I sure don't miss doin' that kinda stuff........42" wall cabinets can get pretty heavy!! Granite is even heavier......:hide:.

Got more counterspace with the pantry gone.....I like counterspace!! Island is a must if ya do any cookin'.


----------



## Old Rich (May 31, 2007)

We cooked our first breakfast in it this morning . . I still reach for cooking stuff in the old location, but the more I cook, the more I should adapt.

I'd never seen granite installed before . . quite a process . . they fashioned the edge on one end in the driveway after making the final measurements! Really good craftsmen!

The island is longer than the old one and much more functional.


----------



## joeten (Dec 4, 2008)

To small a kitchen to get anything like that Rich, looks nice


----------



## Old Rich (May 31, 2007)

We added a lot but it feels larger than with the old configuration!


----------



## joeten (Dec 4, 2008)

The only way I could make ours bigger would be add another few feet to the room and that is not possible


----------



## SABL (Jul 4, 2008)

I've seen enough granite installed.....the price is pretty comparable to solid surface. Very little cutting in the field......they template everything and fabricate in a shop. I dislike working with both materials (granite and solid surface)......too heavy. But, they are sure nice to have as a work surface.

@joeten: I designed my house around the kitchen......:laugh:. Not a monster size, but, 16' X 20' works for me. Would sure like to have the downdraft cooktop Rich has.....nice open area above the cooking surface. I have an exhaust hood that is a pita with larger cooking vessels.


----------



## Old Rich (May 31, 2007)

We had to argue with the designer over that downdraft cooktop . . she wanted to relocate to the island and install a huge hood . . we went along with most of her recommendations, but not that one! . . in the end, she says now that she like it better than if it was in the island.


----------



## joeten (Dec 4, 2008)

This house was built 12 years ago and a male designed them but kitchens where not his strong suit very tight for space, I would have to rip it out and take away a wall then add a doorway to my dining area so that I could enlarge into it and I don't do building work only ever been a labourer in that dept, paint and wall paper I can do some electrical too but not wood work plastering etc


----------



## SABL (Jul 4, 2008)

Plaster is pretty much gone here in the colonies......we do everything as cheap as possible. Last time I was around plaster was in the late 90's....and it was a small project. 

As for the size of many kitchens today, I don't know that many people who actually cook and large kitchens are not needed. We do quite a bit of cooking in my house......but, we also have prepared frozen foods for nights when dinner hasn't been preplanned.
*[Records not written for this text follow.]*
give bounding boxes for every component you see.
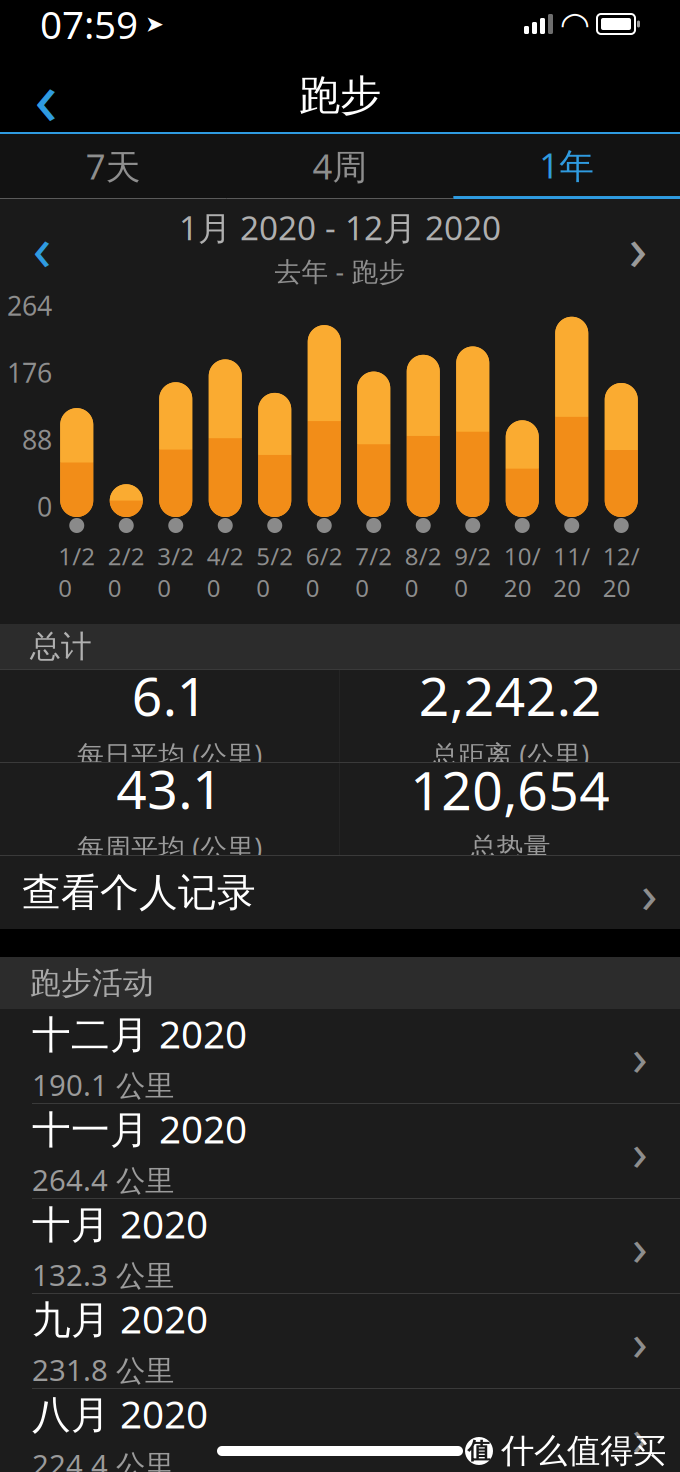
staticText: ‹ [34, 44, 58, 147]
staticText: ◠ [562, 4, 588, 44]
staticText: 九月 2020 [32, 1293, 208, 1344]
staticText: › [632, 1022, 648, 1090]
staticText: ➤ [145, 11, 164, 37]
button[interactable]: Previous period [12, 218, 72, 276]
staticText: 264 [7, 288, 52, 323]
staticText: 231.8 公里 [32, 1350, 174, 1389]
button[interactable]: 十月 2020 [0, 1198, 680, 1293]
staticText: 值 [468, 1437, 490, 1465]
staticText: › [632, 1212, 648, 1280]
staticText: 每日平均 (公里) [77, 737, 262, 772]
staticText: › [632, 1307, 648, 1375]
staticText: 190.1 公里 [32, 1065, 174, 1104]
staticText: 跑步活动 [30, 964, 154, 1002]
button[interactable]: 查看个人记录 [0, 856, 680, 929]
button[interactable]: Back [14, 62, 78, 128]
staticText: 120,654 [410, 754, 610, 825]
staticText: 3/20 [157, 540, 194, 604]
staticText: 总计 [30, 628, 92, 665]
staticText: 2,242.2 [419, 660, 602, 731]
staticText: 132.3 公里 [32, 1255, 174, 1294]
staticText: 5/20 [256, 540, 293, 604]
staticText: 4周 [312, 143, 368, 189]
staticText: 11/20 [553, 540, 590, 604]
staticText: 十一月 2020 [32, 1103, 247, 1154]
button[interactable]: 十一月 2020 [0, 1103, 680, 1198]
staticText: 10/20 [504, 540, 541, 604]
staticText: 0 [37, 489, 52, 524]
staticText: 88 [22, 422, 52, 457]
staticText: 1/20 [58, 540, 95, 604]
staticText: 43.1 [116, 753, 223, 824]
staticText: 跑步 [299, 70, 381, 121]
button[interactable]: 十二月 2020 [0, 1009, 680, 1103]
button[interactable]: 八月 2020 [0, 1388, 680, 1472]
staticText: 12/20 [603, 540, 640, 604]
staticText: 1月 2020 - 12月 2020 [179, 205, 501, 250]
button[interactable]: 1年 [453, 134, 680, 199]
staticText: 每周平均 (公里) [77, 830, 262, 865]
button[interactable]: 7天 [0, 134, 227, 199]
staticText: 264.4 公里 [32, 1160, 174, 1199]
staticText: 7/20 [355, 540, 392, 604]
staticText: 十月 2020 [32, 1198, 208, 1249]
button[interactable]: 4周 [227, 134, 453, 199]
staticText: 2/20 [108, 540, 145, 604]
staticText: › [632, 1402, 648, 1470]
staticText: › [632, 1117, 648, 1185]
staticText: 176 [7, 355, 52, 390]
staticText: 总距离 (公里) [431, 737, 589, 772]
staticText: 1年 [539, 142, 594, 188]
staticText: 7天 [86, 143, 141, 189]
staticText: ‹ [32, 206, 52, 288]
staticText: 224.4 公里 [32, 1445, 174, 1472]
staticText: 八月 2020 [32, 1388, 208, 1439]
staticText: 9/20 [454, 540, 491, 604]
staticText: 十二月 2020 [32, 1008, 247, 1059]
button[interactable]: 九月 2020 [0, 1293, 680, 1388]
staticText: 去年 - 跑步 [274, 253, 406, 289]
staticText: 总热量 [470, 831, 551, 864]
staticText: 查看个人记录 [22, 869, 256, 916]
staticText: 6/20 [306, 540, 343, 604]
staticText: 6.1 [132, 660, 208, 731]
staticText: 07:59 [40, 0, 138, 50]
button[interactable]: Next period [608, 218, 668, 276]
staticText: 什么值得买 [501, 1430, 666, 1471]
staticText: › [641, 857, 658, 928]
staticText: 4/20 [207, 540, 244, 604]
staticText: 8/20 [405, 540, 442, 604]
staticText: › [628, 206, 648, 288]
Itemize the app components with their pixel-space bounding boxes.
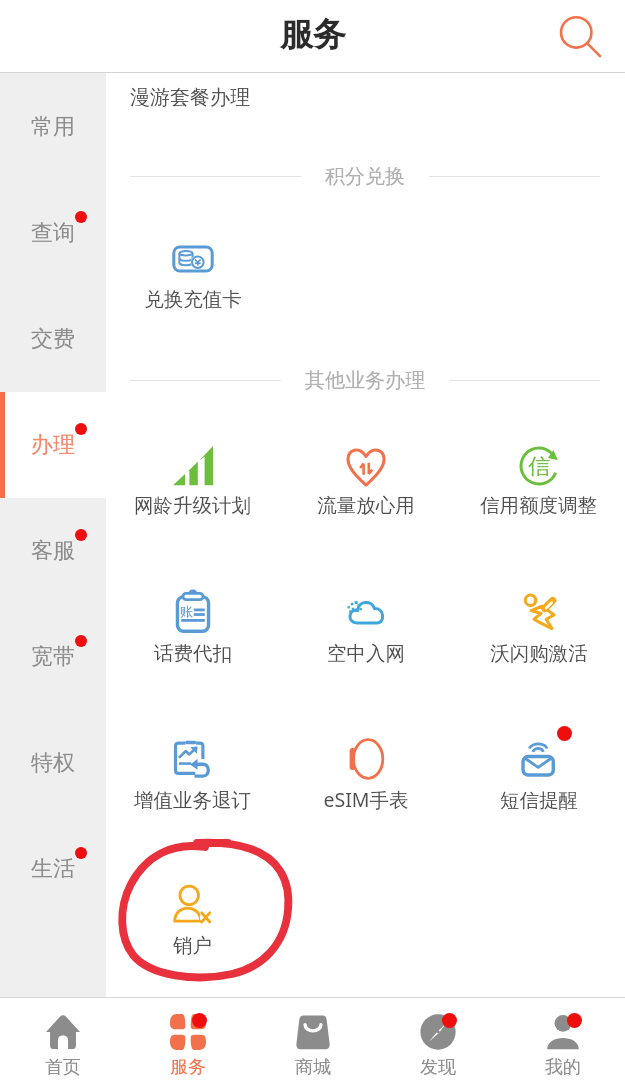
button[interactable]: 常用 — [0, 74, 106, 180]
button[interactable]: eSIM手表 — [279, 729, 452, 813]
staticText: 首页 — [45, 1056, 81, 1079]
staticText: 网龄升级计划 — [134, 493, 251, 518]
staticText: 增值业务退订 — [134, 788, 251, 813]
button[interactable]: 兑换充值卡 — [106, 229, 279, 312]
staticText: 查询 — [31, 219, 75, 247]
button[interactable]: 服务 — [125, 998, 250, 1080]
button[interactable]: 办理 — [0, 392, 106, 498]
staticText: 信用额度调整 — [480, 493, 597, 518]
button[interactable]: 账 — [106, 582, 279, 666]
button[interactable]: 流量放心用 — [279, 436, 452, 518]
staticText: 其他业务办理 — [305, 368, 425, 393]
button[interactable]: 空中入网 — [279, 582, 452, 666]
staticText: 信 — [528, 453, 550, 481]
button[interactable]: 增值业务退订 — [106, 729, 279, 813]
staticText: 办理 — [31, 431, 75, 459]
staticText: 商城 — [295, 1056, 331, 1079]
button[interactable]: 销户 — [106, 876, 279, 958]
button[interactable]: 我的 — [500, 998, 625, 1080]
button[interactable]: 漫游套餐办理 — [130, 84, 250, 110]
button[interactable]: 首页 — [0, 998, 125, 1080]
staticText: 我的 — [545, 1056, 581, 1079]
staticText: 话费代扣 — [154, 641, 232, 666]
staticText: 流量放心用 — [317, 493, 415, 518]
staticText: 兑换充值卡 — [144, 287, 242, 312]
staticText: 客服 — [31, 537, 75, 565]
button[interactable]: 信 — [452, 436, 625, 518]
staticText: 服务 — [280, 14, 346, 56]
staticText: 销户 — [173, 933, 212, 958]
staticText: 交费 — [31, 325, 75, 353]
staticText: 宽带 — [31, 643, 75, 671]
staticText: 沃闪购激活 — [490, 641, 588, 666]
button[interactable]: 短信提醒 — [452, 729, 625, 813]
button[interactable]: 特权 — [0, 710, 106, 816]
button[interactable]: 沃闪购激活 — [452, 582, 625, 666]
staticText: 空中入网 — [327, 641, 405, 666]
button[interactable]: 商城 — [250, 998, 375, 1080]
staticText: 特权 — [31, 749, 75, 777]
button[interactable]: 网龄升级计划 — [106, 436, 279, 518]
button[interactable]: 宽带 — [0, 604, 106, 710]
button[interactable]: 交费 — [0, 286, 106, 392]
staticText: 短信提醒 — [500, 788, 578, 813]
staticText: 服务 — [170, 1056, 206, 1079]
staticText: 漫游套餐办理 — [130, 85, 250, 110]
staticText: eSIM手表 — [323, 786, 409, 813]
staticText: 积分兑换 — [325, 164, 405, 189]
button[interactable]: 查询 — [0, 180, 106, 286]
button[interactable]: Search — [553, 11, 605, 63]
button[interactable]: 发现 — [375, 998, 500, 1080]
staticText: 发现 — [420, 1056, 456, 1079]
button[interactable]: 客服 — [0, 498, 106, 604]
staticText: 生活 — [31, 855, 75, 883]
staticText: 账 — [180, 603, 193, 619]
staticText: 常用 — [31, 113, 75, 141]
button[interactable]: 生活 — [0, 816, 106, 922]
The kids throw most of the meat in the freezer and don't think ahead for dinner.....or even plan for a week's worth of meals. Often, in the morning, I ask what will be for dinner and remind my son that anything frozen needs to be thawed.

I'm sure Rich will enjoy his new kitchen.....looks great!! I'll be building some sliding shelves for my 'pantry' in the near future. I have two 2' X 7' utility cabinets for storage.....one has sliding shelves but the other has stationary shelves. Big mistake on where I installed the sliding shelves when I built the place......never put canned goods, bread, or any foodstuff in a cabinet that is right next to the fridge...:nonono:. Learned my lesson years ago but never got around to making 'sliders'......easy task but kinda put it off....... Now that there is a family to feed I need to have better access to the supplies.


----------



## Old Rich (May 31, 2007)

We have the slideing shelves in the new pantry . . it makes a tremendous difference in seeing and finding things . .


----------